The MetricBase basic class defines the interface for a metric implementation. It consists of collect, set, reset and eval methods. The most basic implemented metric class is MetricWithCollectorBase. It implements a metric class with built in collector. A collector defines how to internally gather data from batches and which subset of data attributes (specified by keys) to collect for the metric evaluation. A default collector is implemented in the MetricCollector class. MetricWithCollectorBase has an optional pre_collect_process_func argument, using which the user can specify a custom preprocessing function that will operate per sample before the collector of the metric is applied.
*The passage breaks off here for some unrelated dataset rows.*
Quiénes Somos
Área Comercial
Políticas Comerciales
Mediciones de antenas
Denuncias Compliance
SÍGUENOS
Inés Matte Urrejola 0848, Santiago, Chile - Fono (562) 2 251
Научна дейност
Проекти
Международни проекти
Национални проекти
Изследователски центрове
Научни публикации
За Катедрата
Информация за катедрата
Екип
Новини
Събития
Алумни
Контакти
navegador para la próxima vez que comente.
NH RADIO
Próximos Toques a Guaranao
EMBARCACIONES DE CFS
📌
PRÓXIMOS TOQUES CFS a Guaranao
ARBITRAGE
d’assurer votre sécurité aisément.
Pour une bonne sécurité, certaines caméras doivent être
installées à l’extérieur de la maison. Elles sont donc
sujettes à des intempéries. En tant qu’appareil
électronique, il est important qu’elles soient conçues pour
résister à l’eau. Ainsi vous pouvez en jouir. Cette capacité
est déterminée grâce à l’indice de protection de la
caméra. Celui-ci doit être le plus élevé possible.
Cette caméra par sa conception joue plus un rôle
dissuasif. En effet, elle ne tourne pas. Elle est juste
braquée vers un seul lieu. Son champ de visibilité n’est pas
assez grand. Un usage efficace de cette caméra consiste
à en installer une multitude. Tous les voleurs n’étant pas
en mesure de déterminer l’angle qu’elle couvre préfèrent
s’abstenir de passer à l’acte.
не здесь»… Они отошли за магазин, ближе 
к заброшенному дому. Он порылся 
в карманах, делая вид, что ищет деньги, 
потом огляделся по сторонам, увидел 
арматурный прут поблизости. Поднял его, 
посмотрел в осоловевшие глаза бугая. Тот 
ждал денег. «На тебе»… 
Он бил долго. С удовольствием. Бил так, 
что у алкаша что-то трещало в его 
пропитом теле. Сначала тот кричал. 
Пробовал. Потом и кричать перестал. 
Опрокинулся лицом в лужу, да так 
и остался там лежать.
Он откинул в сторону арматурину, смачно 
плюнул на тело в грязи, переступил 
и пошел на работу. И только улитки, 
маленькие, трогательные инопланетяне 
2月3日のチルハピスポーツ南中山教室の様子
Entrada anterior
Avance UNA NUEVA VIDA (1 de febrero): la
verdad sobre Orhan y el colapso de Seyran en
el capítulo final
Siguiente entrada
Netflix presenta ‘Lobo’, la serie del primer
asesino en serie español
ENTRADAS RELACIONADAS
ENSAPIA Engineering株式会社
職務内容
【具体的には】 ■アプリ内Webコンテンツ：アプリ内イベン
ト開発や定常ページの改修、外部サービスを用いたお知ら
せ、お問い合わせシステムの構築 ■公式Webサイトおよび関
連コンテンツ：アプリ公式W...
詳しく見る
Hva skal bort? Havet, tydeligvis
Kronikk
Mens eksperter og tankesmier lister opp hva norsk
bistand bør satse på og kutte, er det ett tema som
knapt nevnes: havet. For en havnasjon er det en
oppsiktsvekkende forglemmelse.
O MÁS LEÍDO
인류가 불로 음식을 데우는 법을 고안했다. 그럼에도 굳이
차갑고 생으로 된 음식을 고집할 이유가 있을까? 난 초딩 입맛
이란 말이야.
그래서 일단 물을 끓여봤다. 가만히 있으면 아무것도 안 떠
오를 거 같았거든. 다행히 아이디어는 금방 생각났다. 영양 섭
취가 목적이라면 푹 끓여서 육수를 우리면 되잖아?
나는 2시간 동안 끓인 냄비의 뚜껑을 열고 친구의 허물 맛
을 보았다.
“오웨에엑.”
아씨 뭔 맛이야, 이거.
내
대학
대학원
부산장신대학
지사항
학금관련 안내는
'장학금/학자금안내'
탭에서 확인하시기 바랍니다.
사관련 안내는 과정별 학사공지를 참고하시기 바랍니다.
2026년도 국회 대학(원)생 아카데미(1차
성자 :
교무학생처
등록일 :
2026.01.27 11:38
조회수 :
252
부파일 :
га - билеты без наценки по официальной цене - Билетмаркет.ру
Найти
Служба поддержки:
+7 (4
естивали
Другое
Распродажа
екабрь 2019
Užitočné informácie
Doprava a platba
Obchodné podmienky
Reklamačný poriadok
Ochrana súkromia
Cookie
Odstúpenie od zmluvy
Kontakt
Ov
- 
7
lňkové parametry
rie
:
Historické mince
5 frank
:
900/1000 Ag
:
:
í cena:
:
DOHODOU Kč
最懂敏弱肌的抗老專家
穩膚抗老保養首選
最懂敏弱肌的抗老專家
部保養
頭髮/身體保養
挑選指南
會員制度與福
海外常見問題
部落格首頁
MetricDefault inherits from MetricWithCollectorBase and implements a generic metric which can get as input a list of predictions, targets and optionally additional parameters. MetricMultiClassDefault also inherits from MetricWithCollectorBase and is another generic metric implementation more focused on supporting multi-class metrics. Specific metrics, such as MetricAccuracy, MetricAUCROC and others, usually inherit from either MetricDefault or MetricMultiClassDefault, and so should typically new user implemented metrics.

The diagram below illustrates fuse.eval's metric design: FuseMedML evaluation package metric design

In the general case, the input data will be divided into batches. The batches can arrive from a training loop over minibatches, or used in cases when the whole data is large and won't fit into memory at once (this could be the case for example if the data contains dense segmentation maps of many large medical volumes). The collector is used to collect from the original data only those fields that the user specifies. For example, while the original data could contain many different fields and attributes, for some given metric the desired keys to collect could just be "pred" and "target". Before the collector, a user can specify an optional "pre collect function", using the pre_collect_process_func argument of MetricWithCollectorBase. This function operates per sample, and can perform arbitrary processing on each sample. For example, it could be used to populate the data with some field that is missing or is not in the format expected by the metric. Or, it could be used to perform some calculation, for example we could compute the Dice score at the minibatch level, and then only collect the scores, for subsequent aggregation.